What you have to do: From the entries that follow, gather each line holding the word "reroute".

Information provided:
================================

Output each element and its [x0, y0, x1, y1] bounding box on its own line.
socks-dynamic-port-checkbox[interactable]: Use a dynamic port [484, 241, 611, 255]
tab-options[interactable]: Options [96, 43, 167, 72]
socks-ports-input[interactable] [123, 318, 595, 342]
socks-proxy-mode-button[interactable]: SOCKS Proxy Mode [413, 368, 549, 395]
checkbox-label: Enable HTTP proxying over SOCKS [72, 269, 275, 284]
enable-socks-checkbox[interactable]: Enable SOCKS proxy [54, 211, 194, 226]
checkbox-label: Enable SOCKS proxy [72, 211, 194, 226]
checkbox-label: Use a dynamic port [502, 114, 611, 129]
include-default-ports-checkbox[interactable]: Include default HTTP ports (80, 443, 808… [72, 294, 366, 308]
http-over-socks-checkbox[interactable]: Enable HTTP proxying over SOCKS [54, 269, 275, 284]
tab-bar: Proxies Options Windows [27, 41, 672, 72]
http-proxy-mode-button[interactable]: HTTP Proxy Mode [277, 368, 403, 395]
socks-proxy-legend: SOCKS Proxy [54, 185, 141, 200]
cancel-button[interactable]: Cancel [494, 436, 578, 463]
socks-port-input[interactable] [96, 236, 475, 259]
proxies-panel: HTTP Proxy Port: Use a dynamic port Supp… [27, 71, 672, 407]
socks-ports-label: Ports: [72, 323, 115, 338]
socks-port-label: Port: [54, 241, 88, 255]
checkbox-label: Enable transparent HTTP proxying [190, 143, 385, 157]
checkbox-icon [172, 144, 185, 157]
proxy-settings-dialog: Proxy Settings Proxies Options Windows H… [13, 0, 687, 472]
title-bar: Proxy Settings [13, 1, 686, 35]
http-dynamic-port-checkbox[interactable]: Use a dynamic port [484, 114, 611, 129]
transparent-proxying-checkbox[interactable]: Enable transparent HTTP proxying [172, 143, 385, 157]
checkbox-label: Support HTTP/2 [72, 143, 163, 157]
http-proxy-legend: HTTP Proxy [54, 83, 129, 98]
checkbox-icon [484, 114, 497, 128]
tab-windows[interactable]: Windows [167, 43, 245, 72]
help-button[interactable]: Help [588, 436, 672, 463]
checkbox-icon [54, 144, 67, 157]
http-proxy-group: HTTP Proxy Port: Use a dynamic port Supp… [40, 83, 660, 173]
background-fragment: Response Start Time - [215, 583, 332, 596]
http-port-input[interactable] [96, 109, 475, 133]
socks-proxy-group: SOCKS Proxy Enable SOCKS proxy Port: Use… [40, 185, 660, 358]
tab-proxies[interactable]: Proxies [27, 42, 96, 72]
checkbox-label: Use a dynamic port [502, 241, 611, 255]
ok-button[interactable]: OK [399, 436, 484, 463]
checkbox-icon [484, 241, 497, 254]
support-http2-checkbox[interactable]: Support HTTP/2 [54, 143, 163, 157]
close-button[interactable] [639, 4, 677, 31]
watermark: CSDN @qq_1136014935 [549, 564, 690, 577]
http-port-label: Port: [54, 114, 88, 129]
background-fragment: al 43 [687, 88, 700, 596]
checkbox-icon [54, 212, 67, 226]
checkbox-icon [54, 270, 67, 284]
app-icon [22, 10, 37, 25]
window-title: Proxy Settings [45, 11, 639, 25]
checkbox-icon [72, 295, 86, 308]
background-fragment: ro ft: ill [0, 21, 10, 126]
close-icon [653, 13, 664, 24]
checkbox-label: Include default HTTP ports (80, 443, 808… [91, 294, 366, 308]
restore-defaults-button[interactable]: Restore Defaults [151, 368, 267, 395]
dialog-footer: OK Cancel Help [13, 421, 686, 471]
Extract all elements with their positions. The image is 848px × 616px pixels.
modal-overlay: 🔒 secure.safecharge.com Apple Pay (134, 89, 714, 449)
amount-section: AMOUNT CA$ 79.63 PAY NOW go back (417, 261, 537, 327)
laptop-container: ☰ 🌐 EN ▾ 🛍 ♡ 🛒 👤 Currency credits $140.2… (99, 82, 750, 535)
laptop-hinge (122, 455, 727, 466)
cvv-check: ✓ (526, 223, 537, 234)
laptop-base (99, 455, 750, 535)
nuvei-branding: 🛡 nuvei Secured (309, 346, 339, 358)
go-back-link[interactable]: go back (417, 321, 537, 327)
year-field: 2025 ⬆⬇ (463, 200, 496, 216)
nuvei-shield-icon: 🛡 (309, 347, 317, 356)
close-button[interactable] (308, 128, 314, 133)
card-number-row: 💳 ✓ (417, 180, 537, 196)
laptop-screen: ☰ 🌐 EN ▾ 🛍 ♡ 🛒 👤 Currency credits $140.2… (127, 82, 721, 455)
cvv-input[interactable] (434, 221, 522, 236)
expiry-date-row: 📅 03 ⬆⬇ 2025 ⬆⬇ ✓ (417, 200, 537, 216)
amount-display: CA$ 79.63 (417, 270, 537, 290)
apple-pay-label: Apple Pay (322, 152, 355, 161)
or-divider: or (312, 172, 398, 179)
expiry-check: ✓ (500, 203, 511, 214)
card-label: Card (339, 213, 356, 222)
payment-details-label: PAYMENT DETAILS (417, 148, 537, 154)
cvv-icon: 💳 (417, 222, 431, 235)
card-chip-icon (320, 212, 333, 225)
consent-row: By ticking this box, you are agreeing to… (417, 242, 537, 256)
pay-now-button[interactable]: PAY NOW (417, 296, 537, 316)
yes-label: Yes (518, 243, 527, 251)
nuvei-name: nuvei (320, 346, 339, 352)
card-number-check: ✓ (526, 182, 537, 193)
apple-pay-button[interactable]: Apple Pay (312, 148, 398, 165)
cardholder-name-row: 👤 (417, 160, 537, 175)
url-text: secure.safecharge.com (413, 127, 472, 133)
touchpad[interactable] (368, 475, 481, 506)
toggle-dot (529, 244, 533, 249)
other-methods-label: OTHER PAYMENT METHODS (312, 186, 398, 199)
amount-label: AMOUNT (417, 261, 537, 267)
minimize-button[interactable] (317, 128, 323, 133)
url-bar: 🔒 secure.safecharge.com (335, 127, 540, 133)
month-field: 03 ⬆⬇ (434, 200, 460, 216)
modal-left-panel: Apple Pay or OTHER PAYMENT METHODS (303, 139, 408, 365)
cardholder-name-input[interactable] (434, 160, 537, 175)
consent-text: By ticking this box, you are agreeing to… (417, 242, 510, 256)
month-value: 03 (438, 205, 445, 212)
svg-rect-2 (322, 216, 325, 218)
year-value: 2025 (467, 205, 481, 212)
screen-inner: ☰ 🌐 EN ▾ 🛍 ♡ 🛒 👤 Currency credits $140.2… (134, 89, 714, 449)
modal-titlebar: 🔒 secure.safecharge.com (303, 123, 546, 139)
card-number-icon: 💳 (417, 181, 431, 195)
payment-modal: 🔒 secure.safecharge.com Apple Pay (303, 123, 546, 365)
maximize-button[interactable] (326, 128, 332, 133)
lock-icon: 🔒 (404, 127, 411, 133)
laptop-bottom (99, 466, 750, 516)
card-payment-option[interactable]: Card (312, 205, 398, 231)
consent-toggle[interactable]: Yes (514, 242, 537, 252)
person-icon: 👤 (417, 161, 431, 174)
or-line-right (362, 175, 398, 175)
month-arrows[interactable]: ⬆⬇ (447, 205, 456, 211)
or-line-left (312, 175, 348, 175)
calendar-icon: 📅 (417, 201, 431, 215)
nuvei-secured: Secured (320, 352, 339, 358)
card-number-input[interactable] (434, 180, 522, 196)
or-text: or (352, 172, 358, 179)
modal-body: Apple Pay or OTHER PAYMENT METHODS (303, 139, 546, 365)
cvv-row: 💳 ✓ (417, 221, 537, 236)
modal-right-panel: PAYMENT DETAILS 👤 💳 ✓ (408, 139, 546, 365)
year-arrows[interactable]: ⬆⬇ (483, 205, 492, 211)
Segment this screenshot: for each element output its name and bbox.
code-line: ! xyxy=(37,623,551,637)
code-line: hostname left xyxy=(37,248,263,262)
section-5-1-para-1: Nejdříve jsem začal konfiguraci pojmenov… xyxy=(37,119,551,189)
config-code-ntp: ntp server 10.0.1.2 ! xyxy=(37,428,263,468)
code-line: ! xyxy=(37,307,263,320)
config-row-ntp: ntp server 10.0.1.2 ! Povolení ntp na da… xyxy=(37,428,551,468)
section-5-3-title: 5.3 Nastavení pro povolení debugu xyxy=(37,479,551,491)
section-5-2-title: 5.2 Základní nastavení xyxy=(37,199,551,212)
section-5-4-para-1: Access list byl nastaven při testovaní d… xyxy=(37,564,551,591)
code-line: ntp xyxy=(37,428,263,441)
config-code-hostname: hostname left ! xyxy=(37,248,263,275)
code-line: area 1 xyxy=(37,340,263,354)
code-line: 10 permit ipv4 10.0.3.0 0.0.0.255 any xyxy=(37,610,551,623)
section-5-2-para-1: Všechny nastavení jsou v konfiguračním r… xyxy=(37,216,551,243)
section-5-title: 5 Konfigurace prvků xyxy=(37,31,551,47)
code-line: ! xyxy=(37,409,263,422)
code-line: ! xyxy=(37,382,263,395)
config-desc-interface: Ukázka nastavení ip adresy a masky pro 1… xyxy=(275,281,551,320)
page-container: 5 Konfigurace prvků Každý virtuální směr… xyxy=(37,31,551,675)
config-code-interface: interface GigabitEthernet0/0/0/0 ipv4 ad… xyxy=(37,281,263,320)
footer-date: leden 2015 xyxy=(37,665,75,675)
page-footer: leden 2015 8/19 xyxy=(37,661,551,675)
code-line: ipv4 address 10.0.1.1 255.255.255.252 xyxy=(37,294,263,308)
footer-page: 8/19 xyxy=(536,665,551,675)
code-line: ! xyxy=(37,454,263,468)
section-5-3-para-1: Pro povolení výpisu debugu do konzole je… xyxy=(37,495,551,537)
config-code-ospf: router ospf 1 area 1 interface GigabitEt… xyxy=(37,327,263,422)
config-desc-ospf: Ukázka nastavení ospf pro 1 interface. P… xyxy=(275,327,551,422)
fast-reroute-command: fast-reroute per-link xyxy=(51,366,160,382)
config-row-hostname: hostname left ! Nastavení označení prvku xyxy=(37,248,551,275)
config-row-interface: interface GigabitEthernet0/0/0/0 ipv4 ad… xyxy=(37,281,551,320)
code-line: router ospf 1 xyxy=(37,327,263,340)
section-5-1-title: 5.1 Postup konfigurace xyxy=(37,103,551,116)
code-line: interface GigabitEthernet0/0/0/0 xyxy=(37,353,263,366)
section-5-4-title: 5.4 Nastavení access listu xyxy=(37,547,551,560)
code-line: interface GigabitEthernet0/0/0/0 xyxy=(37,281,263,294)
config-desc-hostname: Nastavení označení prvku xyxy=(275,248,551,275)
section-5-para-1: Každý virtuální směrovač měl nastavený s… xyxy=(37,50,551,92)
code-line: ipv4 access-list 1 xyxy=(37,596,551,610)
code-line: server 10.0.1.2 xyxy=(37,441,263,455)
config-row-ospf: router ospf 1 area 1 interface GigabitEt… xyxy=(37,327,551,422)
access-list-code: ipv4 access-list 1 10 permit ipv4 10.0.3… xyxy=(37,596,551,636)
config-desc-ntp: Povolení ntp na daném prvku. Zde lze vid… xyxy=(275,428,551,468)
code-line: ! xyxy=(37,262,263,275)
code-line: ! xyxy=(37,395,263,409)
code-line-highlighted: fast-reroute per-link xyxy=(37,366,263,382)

================================

Result of this task:
fast-reroute-command: fast-reroute per-link xyxy=(51,366,160,382)
code-line-highlighted: fast-reroute per-link xyxy=(37,366,263,382)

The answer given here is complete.